LINC01140 inhibits nonsmall cell lung cancer progression and cisplatin resistance through the miR-4742-5p/TACC1 axis.

Recent studies show that lncRNAs participate in drug resistance and nonsmall cell lung cancer (NSCLC) progression. This study aimed to study the roles and mechanisms of long intergenic nonprotein coding RNA 01140 (LINC01140) in regulating NSCLC progression and drug resistance.

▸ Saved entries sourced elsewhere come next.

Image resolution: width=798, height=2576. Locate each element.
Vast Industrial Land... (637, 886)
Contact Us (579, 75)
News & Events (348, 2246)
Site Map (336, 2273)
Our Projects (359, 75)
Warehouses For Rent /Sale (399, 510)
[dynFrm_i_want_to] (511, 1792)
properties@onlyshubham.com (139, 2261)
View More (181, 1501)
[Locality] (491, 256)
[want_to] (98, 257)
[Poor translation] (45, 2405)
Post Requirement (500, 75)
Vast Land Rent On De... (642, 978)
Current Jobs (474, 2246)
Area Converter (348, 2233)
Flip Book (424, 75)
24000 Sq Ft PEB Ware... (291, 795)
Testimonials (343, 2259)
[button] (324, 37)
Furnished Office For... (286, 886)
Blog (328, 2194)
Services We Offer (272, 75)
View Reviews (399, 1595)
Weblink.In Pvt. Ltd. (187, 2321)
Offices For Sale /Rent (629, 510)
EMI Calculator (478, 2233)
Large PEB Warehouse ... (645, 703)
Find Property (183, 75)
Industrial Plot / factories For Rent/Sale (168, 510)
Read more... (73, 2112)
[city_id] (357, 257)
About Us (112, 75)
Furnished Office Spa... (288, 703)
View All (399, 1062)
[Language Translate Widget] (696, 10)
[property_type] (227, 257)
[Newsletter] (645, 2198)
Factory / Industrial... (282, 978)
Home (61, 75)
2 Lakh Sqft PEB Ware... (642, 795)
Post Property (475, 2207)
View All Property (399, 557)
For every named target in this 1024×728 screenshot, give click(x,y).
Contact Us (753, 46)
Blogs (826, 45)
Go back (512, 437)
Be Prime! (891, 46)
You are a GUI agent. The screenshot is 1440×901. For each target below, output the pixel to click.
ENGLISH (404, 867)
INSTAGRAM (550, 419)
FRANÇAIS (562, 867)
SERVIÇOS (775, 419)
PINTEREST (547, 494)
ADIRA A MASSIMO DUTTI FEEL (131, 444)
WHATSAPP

Real-time quantitative polymerase chain reaction and western blot analysis were used to detect LINC01140, miR-4742-5p, and transforming acidic coiled-coil 1 (TACC1) expression in NSCLC cells. The interaction between two molecules was examined by luciferase reporter and/or RNA immunoprecipitation assays. Cell invasion, apoptosis, and cisplatin cytotoxicity were assessed by transwell invasion assay, flow cytometry analysis, and CCK-8 assay, respectively. LINC01140 was downregulated and miR-4742-5p was upregulated in NSCLC. LINC01140 inhibited miR-4742-5p expression by competitively binding to miR-4742-5p, while miR-4742-5p targeted TACC1 to inhibit TACC1 expression in NSCLC cells. LINC01140 enrichment repressed the invasive potential and cisplatin resistance and triggered apoptosis, which was reversed by miR-4742-5p overexpression. miR-4742-5p inhibition suppressed cell invasion and cisplatin resistance and accelerated apoptosis in NSCLC cells, while TACC1 silencing abolished these effects. Mechanistically, LINC01140 positively regulated TACC1 expression by sponging miR-4742-5p. In conclusion, LINC01140 inhibited NSCLC progression and cisplatin resistance via functioning as a ceRNA for miR-4742-5p to modulate TACC1.